Data entries

----------

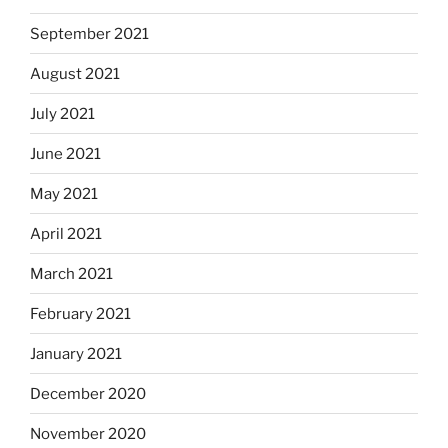
September 2021
August 2021
July 2021
June 2021
May 2021
April 2021
March 2021
February 2021
January 2021
December 2020
November 2020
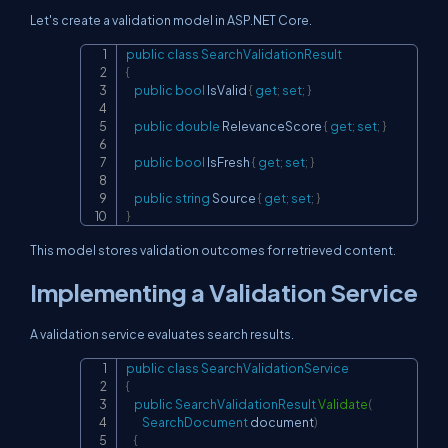
Let's create a validation model in ASP.NET Core.
public
class
SearchValidationResult
Copy
{
public
bool
 IsValid 
{
get
;
set
;
}
public
double
 RelevanceScore 
{
get
;
set
;
}
public
bool
 IsFresh 
{
get
;
set
;
}
public
string
 Source 
{
get
;
set
;
}
}
This model stores validation outcomes for retrieved content.
Implementing a Validation Service
A validation service evaluates search results.
public
class
SearchValidationService
Copy
{
public
SearchValidationResult
Validate
(
SearchDocument
 document
)
{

----------

* YOUR INSTRUCTIONS *
Using the records above, copy every line that has the word "model" in it.

* WRITTEN REPLY *
Let's create a validation model in ASP.NET Core.
This model stores validation outcomes for retrieved content.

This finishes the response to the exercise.